Non era un grande goloso.
“Però gli piaceva il vino rosso buono. Così si parlava di tante cose, lui mi chiedeva del passato, ovviamente, e io gli chiedevo di come vedeva lui il presente, immaginava il futuro. In modo molto cordiale, molto amichevole”
Rivede in Hamilton qualcosa di Michael?
“Anche se in tempi diversi e con tecnologie diverse, vedo che lui è molto attento alle sensazioni che prova in macchina. L’ho sentito commentare con gli ingegneri. Cerca di trasmettere le sensazioni che gli ha dato la macchina, di raccontare come si comporta. Dà importanza al lato umano come Michael”.
Anche in un’epoca dominata dai computer e dall’IA, l’uomo conta?

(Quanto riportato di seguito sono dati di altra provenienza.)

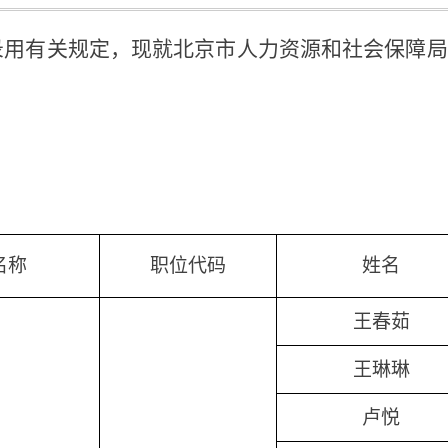
用有关规定，现就北京市人力资源和社会保障局2
名称
职位代码
姓名
王春茹
王琳琳
卢悦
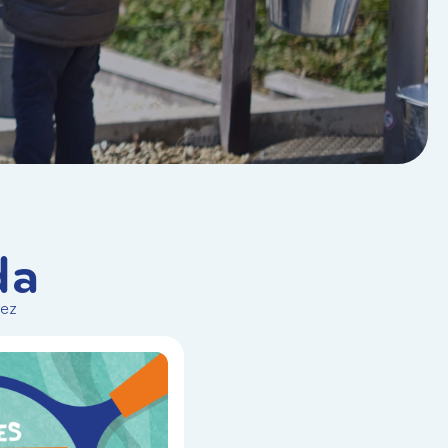
da
vez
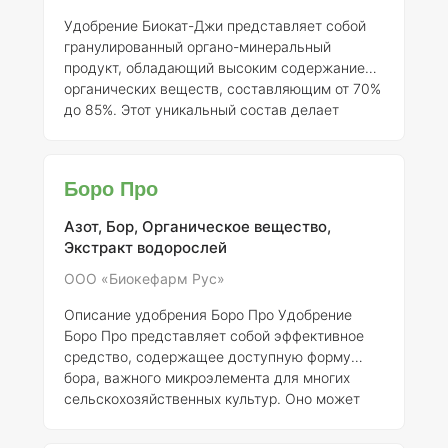
элементов и их концентрация
С
Удобрение Биокат-Джи представляет собой
гранулированный органо-минеральный
продукт, обладающий высоким содержанием
органических веществ, составляющим от 70%
до 85%. Этот уникальный состав делает
Биокат-Джи особенно ценным для сельского
хозяйства и садоводства. Вдобавок к
высокому уровню органических компонентов,
Боро Про
продукт также содержит гуминовые и
фульвокислоты, которые играют ключевую
Азот, Бор, Органическое вещество,
роль в улучшении структуры почвы и
Экстракт водорослей
повышении ее плодородия. Биокат-Джи
обогащен разнообразными минералами, что
ООО «Биокефарм Рус»
способствует полноценному питанию
Описание удобрения Боро Про
Удобрение
растений. Применени
Боро Про представляет собой эффективное
средство, содержащее доступную форму
бора, важного микроэлемента для многих
сельскохозяйственных культур. Оно может
использоваться как при предпосевной
обработке семян, так и для некорневых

“Anche oggi le sensazioni del pilota sono importanti, perché i numeri ti dicono tutto, ma non abbastanza. La sintesi finale la deve fare il pilota. E qualche volta le sensazioni non corrispondono ai numeri. E’ così anche nella vita in fin dei conti”.
Che cosa ha pensato vedendola arrivare con la F40 l’altro giorno?
“Sapevo che cercava una F40, poi mi hanno detto che Ferrari Classic ne aveva trovato una con pochissimi chilometri. Mi fa molto piacere che ami quella macchina perché è un’auto degli anni ’80. È l’ultima che presentò mio padre. È una pietra miliare nella storia della Ferrari. Son contento che gli piaccia. Non so se la guida davvero poi…”.
Lei la sua la guida ancora?
“Ogni tanto perché è una macchina di altri tempi. Ha una frizione durissima, non ha il servofreno, non ha il servosterzo, è proprio meccanica pura”.
Lewis è il cliente perfetto, davvero innamorato delle vostre auto.
“L’ho conosciuto quando era venuto a comprare La Ferrari che ha voluto configurata in fabbrica e poi siamo stati a cena insieme, io lui e il suo cagnolino”.
Anche Charles, nel suo piccolo, per il matrimonio aveva scelto una macchina particolare. Perfetti per promuovere le vostre auto. Si sono anche divertiti anche guidando la Luce…
“Mi sono divertito anch’io. Ha una tenuta di strada fantastica. Non rolla, non beccheggia, è confortevole pur con delle sospensioni che sembrerebbero rigide. Ma è confortevole, quindi ti dà delle impressioni interessanti. Poi manca il rumore, però io alzo la musica…”
Torniamo in pista, Antonelli le piace come pilota?
“Mi piace perché è un ragazzo giovane, che si presenta in modo semplice, in modo pulito, che parla nel modo giusto. Non l’ho ancora conosciuto, ma mi farebbe piacere”.
D’altra parte è leggenda che suo padre non volesse piloti italiani. Trattò con De Angelis, Patrese e poi ingaggiò Alboreto
“Michele rimane l’ultimo pilota del cuore di mio padre e avrebbe potuto vincere il mondiale. Non ce l’abbiamo fatta, quell’anno lì. Purtroppo abbiamo avuto dei problemi tecnici alla fine del campionato che non ci hanno permesso di aiutarlo”.